Его руки, словно не принадлежа ему, действовали самостоятельно как два отдельных упрямых существа, обласкивая всю Джоанну – ее плечи, руки, бедра, полную мягкую грудь…
В какой-то момент и она, и он вдруг осознали, что незаметно опустились на пол, но как это произошло – ни один из них не помнил. Их сердца колотились все громче, а дыхание превратилось в вереницу прерывистых вздохов и сдавленных стонов. Руки Тима слегка дрожали от возбуждения, когда он расстегивал пуговицы на блузке Джоанны. Через мгновение шелковая блузка отлетела куда-то в сторону дивана. За ней следом отправился лифчик из черного кружева.
У Джоанны была потрясающая грудь – высокая, упругая, округлой формы, как у Мадонны Литты Леонардо да Винчи. По ней прыгали золотистые отсветы от мигающей елочной гирлянды. Некоторое время Тим просто смотрел на нее, будто зачарованный. Потом пробормотал, не отрывая глаз от чудесного зрелища:
– Я без ума от тебя, Джоанна! И в данную минуту, поверь, мне нет никакого дела до нашей с тобой работы…
Джоанна побледнела, сглотнула и, резко повернувшись, потянулась за сброшенной одеждой. В мгновение ока обе вещицы уже опять были на ней. Не глядя на Тима, она расправила плечи, поднялась, прошла к дивану и опустилась на него в мрачном молчании.

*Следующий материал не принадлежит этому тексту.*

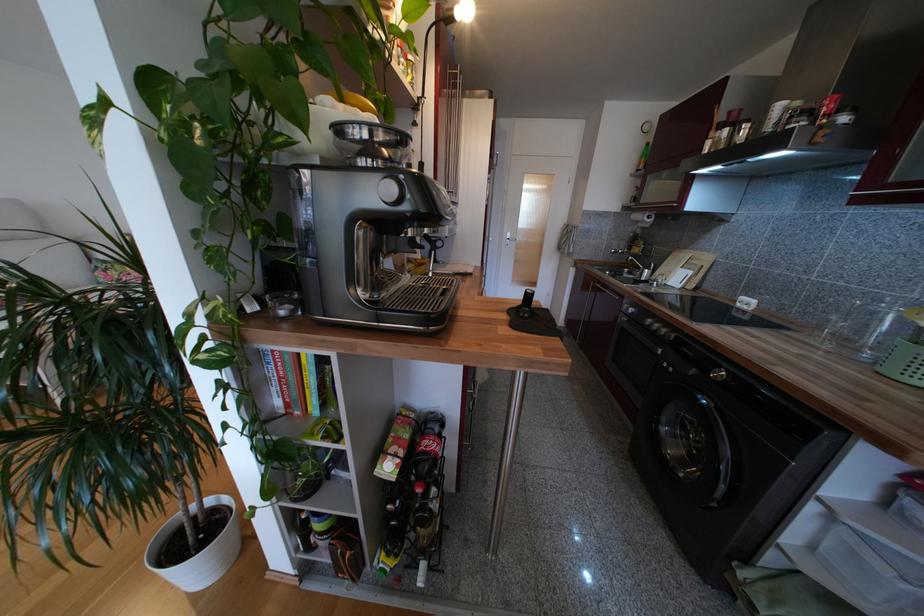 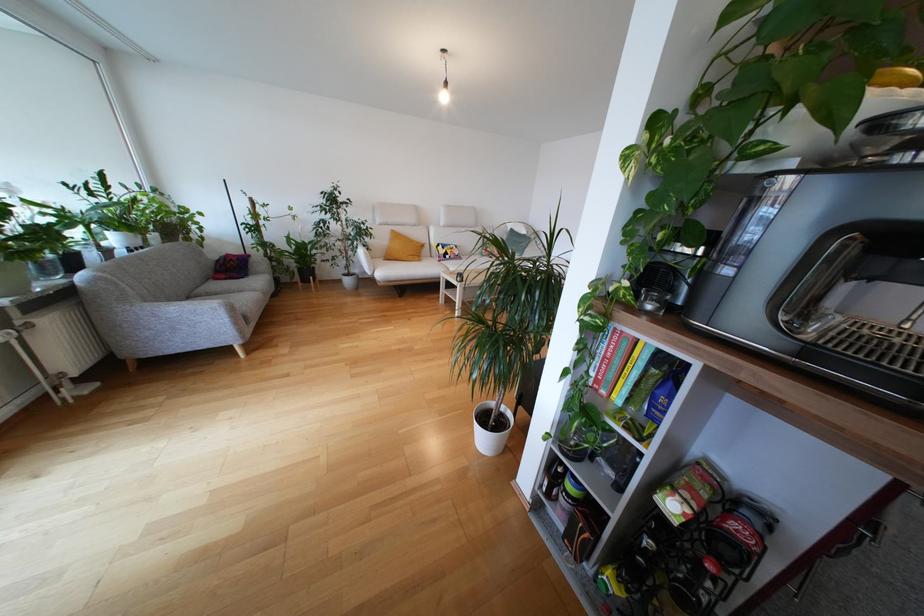 In the second image, find the point that corresponds to point 278,386 in the first image.

(601, 361) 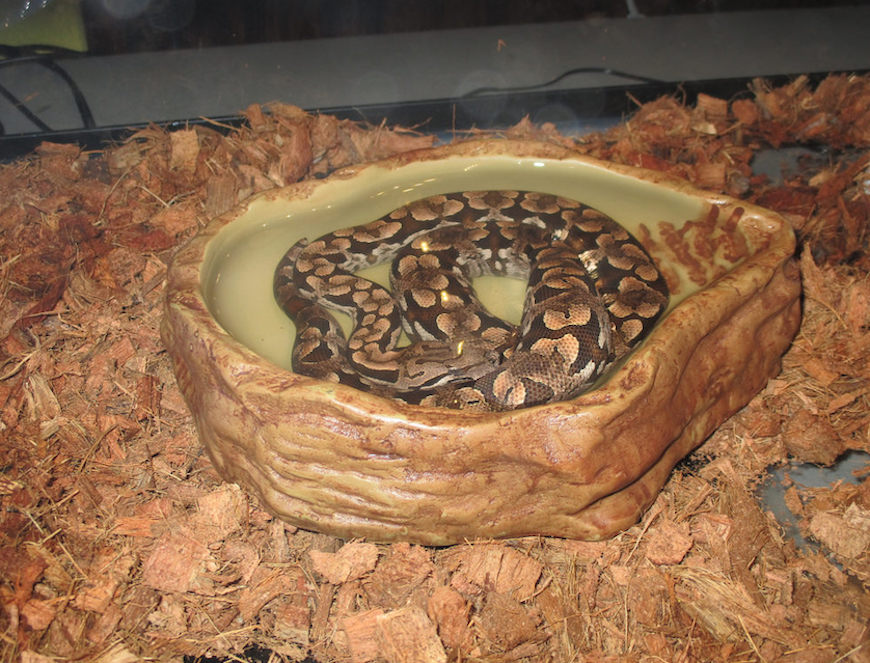 Locate an element on the screen. The image size is (870, 663). scales is located at coordinates (564, 351). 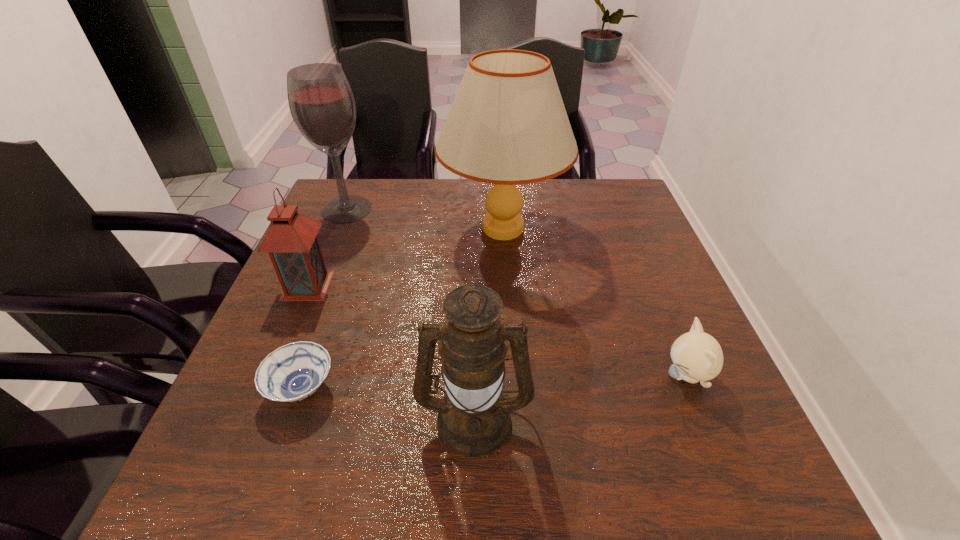 Where is `lantern at the left edge`? lantern at the left edge is located at coordinates (292, 244).

Identify the location of soup bowl present at the left edge. The width and height of the screenshot is (960, 540). (293, 372).

Find the location of `object situated at the right edge`. object situated at the right edge is located at coordinates (697, 356).

Locate an element on the screen. Image resolution: width=960 pixels, height=540 pixels. object that is at the far left corner is located at coordinates point(321,102).

Identify the location of vacant space at the far edge of the desktop. The height and width of the screenshot is (540, 960). pyautogui.click(x=440, y=187).

This screenshot has height=540, width=960. What are the coordinates of `vacant space at the near edge of the desktop` in the screenshot? It's located at (344, 455).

– Джоанна… – растерянно, почти испуганно пробормотал он. – Что произошло? Я чем-то обидел тебя?
Она покачала головой, продолжая избегать его взгляда.
– В чем тогда дело? – спросил он, вставая и направляясь к ней.
– Хорошо, что ты напомнил мне о главной причине, по которой мы с тобой не должны вступать в связь, еще до того, как дело зашло слишком далеко, – проговорила она, неуютно ежась.
– О чем ты? – Тим опустился рядом с ней на диван и бережно взял ее за руку, холодную как лед.
– Да все о том же… Ведь ты задумал сместить меня с руководящей должности, хочешь занять мое кресло… – На последнем слове ее голос дрогнул.
Тим бережно сжал миниатюрную кисть женщины в своей широкой ладони.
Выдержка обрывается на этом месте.